Discoveries & Medical Breakthroughs

Rituximab for Treating Metastatic Prostate Cancer
This breakthrough scientific discovery started with a very unscientific gut feeling. I was helping a patient with metastatic prostate cancer whose disease presented in an unusual manner. His cancer had spread throughout his lymph nodes and he had extreme 4-digit PSA (tumor marker levels) in his blood. His disease would respond to various therapies and his PSA would drop all the way down to single digits. The medical literature contains very few reports of prostate cancer behaving in such a volatile manner.

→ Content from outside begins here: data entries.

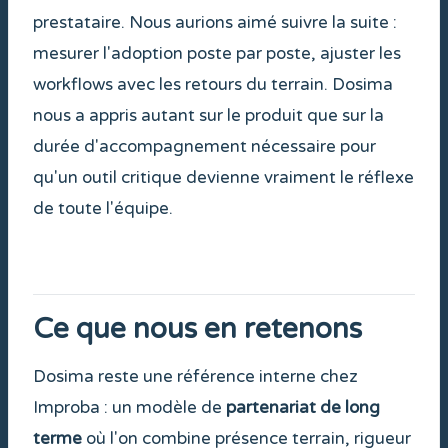
prestataire. Nous aurions aimé suivre la suite :
mesurer l'adoption poste par poste, ajuster les
workflows avec les retours du terrain. Dosima
nous a appris autant sur le produit que sur la
durée d'accompagnement nécessaire pour
qu'un outil critique devienne vraiment le réflexe
de toute l'équipe.
Ce que nous en retenons
Dosima reste une référence interne chez
Improba : un modèle de
partenariat de long
terme
où l'on combine présence terrain, rigueur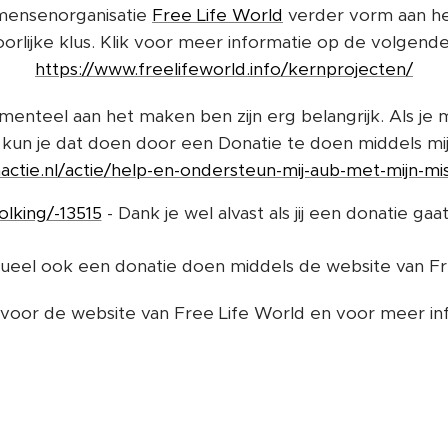
mensenorganisatie
Free Life World
verder vorm aan het
orlijke klus. Klik voor meer informatie op de volgende 
https://www.freelifeworld.info/kernprojecten/
enteel aan het maken ben zijn erg belangrijk. Als je mij
kun je dat doen door een Donatie te doen middels mij
nactie.nl/actie/help-en-ondersteun-mij-aub-met-mijn-mi
lking/-13515
- Dank je wel alvast als jij een donatie ga
ueel ook een donatie doen middels de website van Fr
voor de website van Free Life World en voor meer in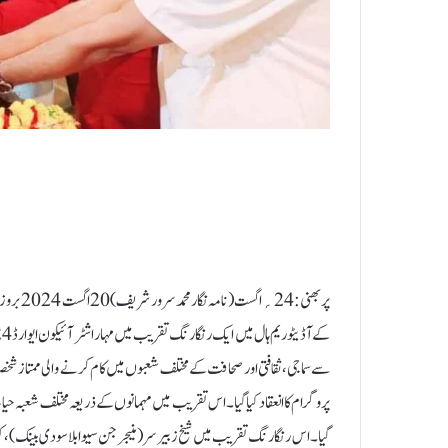
پربھنی :
گیا۔ اس رنگا رنگ تقریب میں شیخ زبیر سر (منیجر جن سیوا بلاسودی بینک)، کو 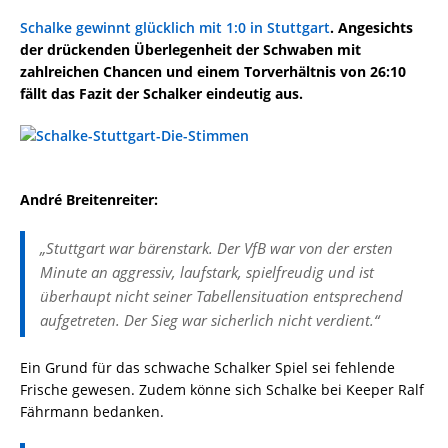
Schalke gewinnt glücklich mit 1:0 in Stuttgart
. Angesichts
der drückenden Überlegenheit der Schwaben mit
zahlreichen Chancen und einem Torverhältnis von 26:10
fällt das Fazit der Schalker eindeutig aus.
André Breitenreiter:
„Stuttgart war bärenstark. Der VfB war von der ersten
Minute an aggressiv, laufstark, spielfreudig und ist
überhaupt nicht seiner Tabellensituation entsprechend
aufgetreten. Der Sieg war sicherlich nicht verdient.“
Ein Grund für das schwache Schalker Spiel sei fehlende
Frische gewesen. Zudem könne sich Schalke bei Keeper Ralf
Fährmann bedanken.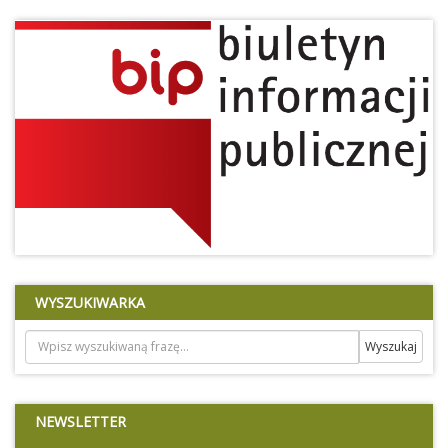
WYSZUKIWARKA
NEWSLETTER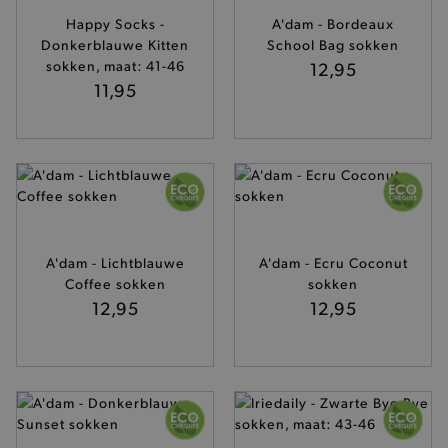
FUNCTIONALITEIT
Happy Socks -
A'dam - Bordeaux
Donkerblauwe Kitten
School Bag sokken
sokken, maat: 41-46
12,95
11,95
Basis cookies
Analytische
Targeting
Functionaliteit
De strikt noodzakelijke cookies verbeteren jouw
smulervaring op de site en zorgen ervoor dat de
site op een correcte manier wordt verorberd. De
analytische en functionele cookies vullen hun
buikjes algemene bezoekersinformatie, maar
niet jouw identiteit.
A'dam - Lichtblauwe
A'dam - Ecru Coconut
Naam
Provider
/
Domein
Coffee sokken
sokken
12,95
12,95
product-added-modal
.brooklyn.be
selected-val
.brooklyn.be
pickupStoreVal
.brooklyn.be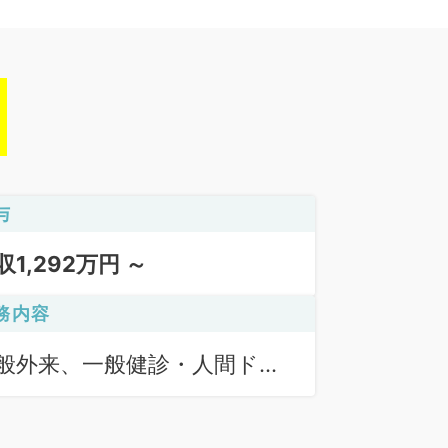
与
収1,292万円 ～
務内容
般外来、一般健診・人間ドッ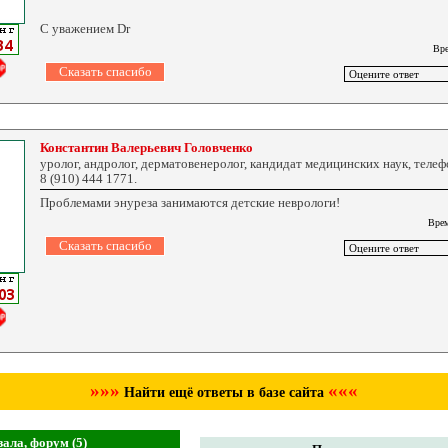
С уважением Dr
Вре
Константин Валерьевич Головченко
уролог, андролог, дерматовенеролог, кандидат медицинских наук, телеф
8 (910) 444 1771.
Проблемами энуреза занимаются детские неврологи!
Врем
»»»
«««
Найти ещё ответы в базе сайта
ала, форум (5)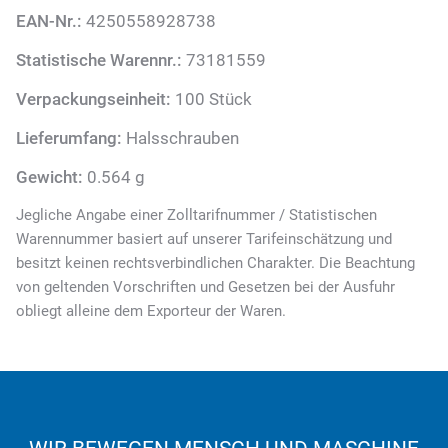
EAN-Nr.:
4250558928738
Statistische Warennr.:
73181559
Verpackungseinheit:
100 Stück
Lieferumfang:
Halsschrauben
Gewicht:
0.564 g
Jegliche Angabe einer Zolltarifnummer / Statistischen
Warennummer basiert auf unserer Tarifeinschätzung und
besitzt keinen rechtsverbindlichen Charakter. Die Beachtung
von geltenden Vorschriften und Gesetzen bei der Ausfuhr
obliegt alleine dem Exporteur der Waren.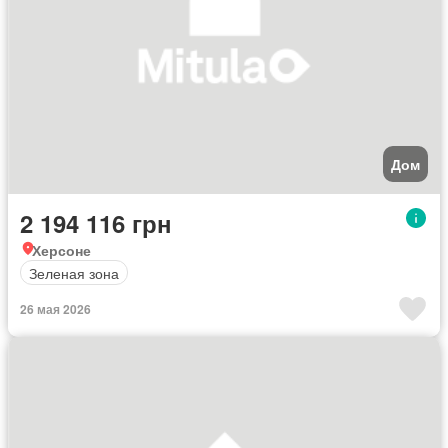
Дом
2 194 116 грн
Херсоне
Зеленая зона
26 мая 2026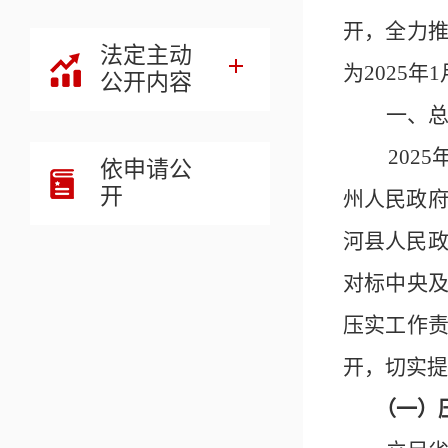
开，全力
法定主动
为2025年1
公开内容
一、
202
5
依申请公
开
州人民政
河县人民
对标中央
压实工作
开，切实提
（一）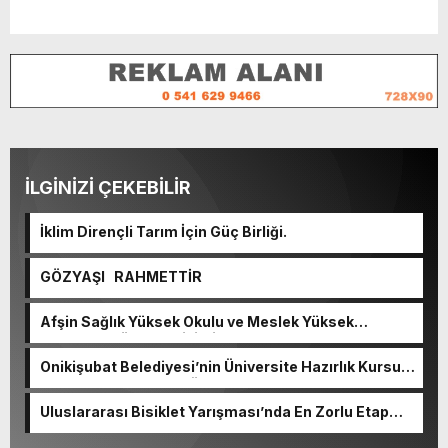
İLGİNİZİ ÇEKEBİLİR
İklim Dirençli Tarım İçin Güç Birliği.
GÖZYAŞI RAHMETTİR
Afşin Sağlık Yüksek Okulu ve Meslek Yüksek
Okulunda görev değişimi!
Onikişubat Belediyesi’nin Üniversite Hazırlık Kursu
başvurularında son gün 7 Ağustos.
Uluslararası Bisiklet Yarışması’nda En Zorlu Etap
Tamamlandı.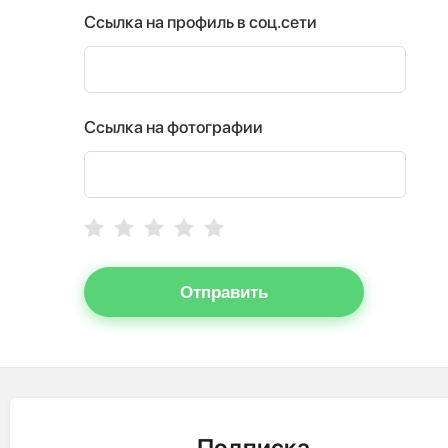
Ссылка на профиль в соц.сети
Ссылка на фотографии
Отправить
Подписка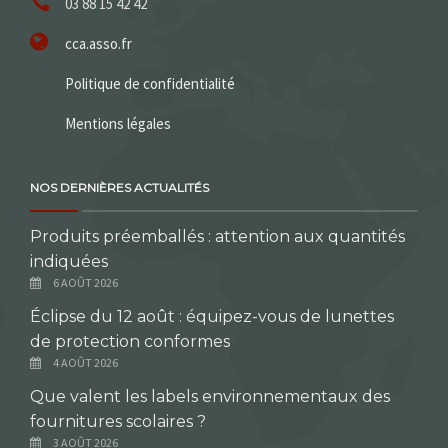
03 88 15 42 42
cca.asso.fr
Politique de confidentialité
Mentions légales
NOS DERNIÈRES ACTUALITÉS
Produits préemballés : attention aux quantités
indiquées
6 AOÛT 2026
Éclipse du 12 août : équipez-vous de lunettes
de protection conformes
4 AOÛT 2026
Que valent les labels environnementaux des
fournitures scolaires ?
3 AOÛT 2026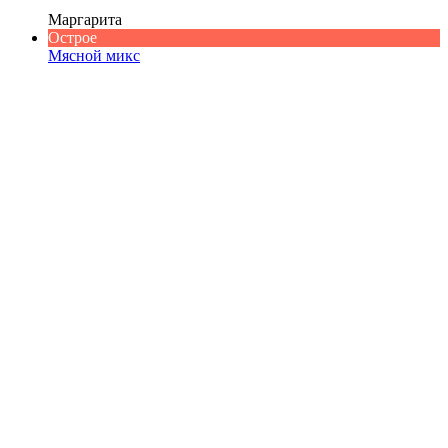
Маргарита
Острое
Мясной микс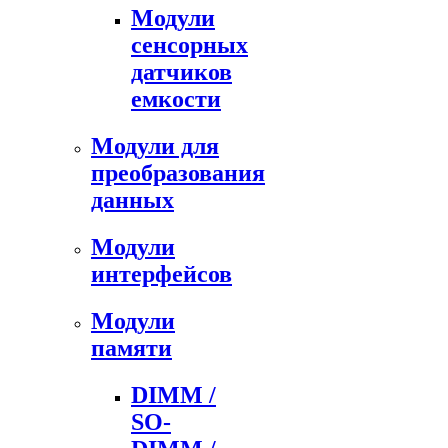
Модули
сенсорных
датчиков
емкости
Модули для
преобразования
данных
Модули
интерфейсов
Модули
памяти
DIMM /
SO-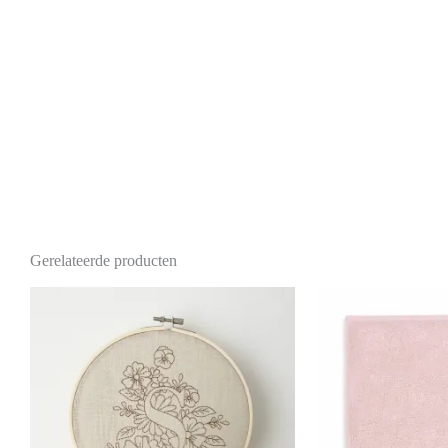
Gerelateerde producten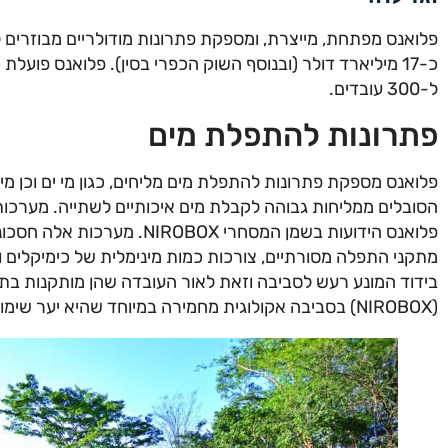
פלואנס מפתחת, מייצרת, ומספקת פתרונות מודולריים מבוזרים 
ל-300 עובדים.
פתרונות להתפלת מים
פלואנס מספקת פתרונות להתפלת מים מליחים, כגון מי ים וכן מים 
הסובלים ממליחות גבוהה לקבלת מים איכותיים לשתייה. מערכו
פלואנס הידועות בשמן המסחרי OX
מתקני התפלה מסורתיים, צורכות כמות מינימלית של כימיקלים ו
בידוד המונע רעש לסביבה וזאת לאור העובדה שהן מותקנות בת
(NIROBOX) בסביבה אקולוגית מחמירה במיוחד שהיא יער שימור אקולוגי בקוסטה ריקה.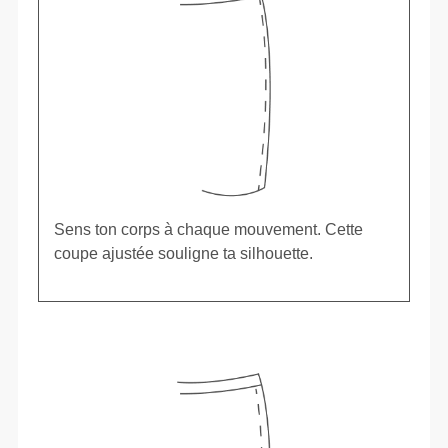
Sens ton corps à chaque mouvement. Cette
coupe ajustée souligne ta silhouette.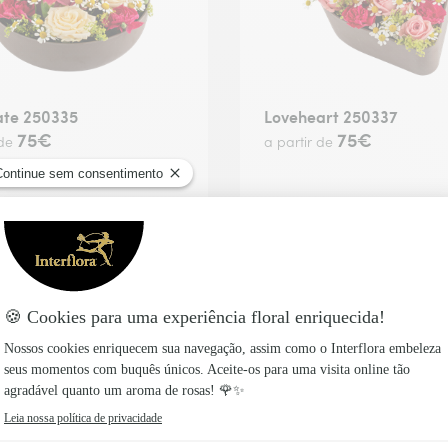
ate 250335
Loveheart 250337
75€
75€
 de
a partir de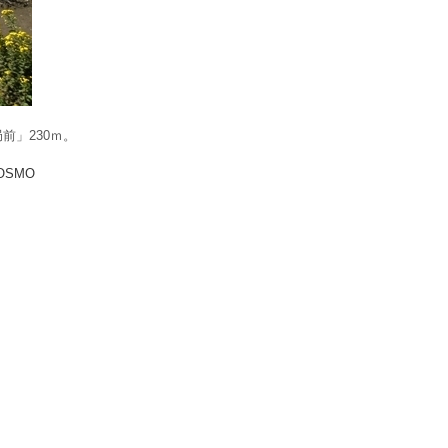
前」230ｍ。
COSMO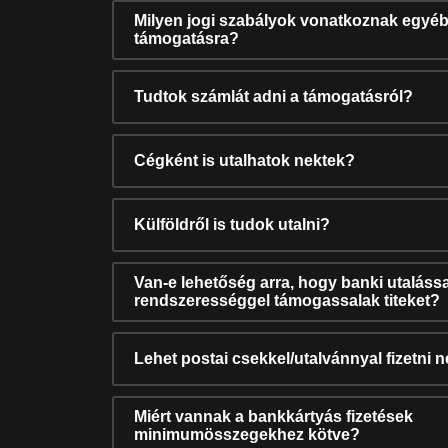
Milyen jogi szabályok vonatkoznak egyéb
támogatásra?
Tudtok számlát adni a támogatásról?
Cégként is utalhatok nektek?
Külföldről is tudok utalni?
Van-e lehetőség arra, hogy banki utalássa
rendszerességgel támogassalak titeket?
Lehet postai csekkel/utalvánnyal fizetni 
Miért vannak a bankkártyás fizetések
minimumösszegekhez kötve?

Just prior to this, I had witnessed a dramatic response in a lymphoma patient for whom I had assisted in obtaining the medication rituximab. Although the use of rituximab as a single agent (without chemotherapy) wasn’t an established protocol in the treatment of his disease, his doctor agreed to do so because of the patient’s advanced age (over 80), his excellent quality of life (he was an orthopedic physician working full time), and his insistence on avoiding chemotherapy. Treatment with rituximab rapidly reduced his lymph node swelling and resolved the lung problems caused by the chronic blockage of pulmonary circulation that had been plaguing him.
A Hunch and an Exciting Discovery
I had a gut feeling that this drug, rituximab, might help the prostate cancer patient. It seemed safe enough to try. Indeed, some countries were already using it as a treatment for mononucleosis (mono), or glandular fever, with no apparent toxicity. The monthly cost of this medication exceeded $15,000, but cost was not an issue for this patient.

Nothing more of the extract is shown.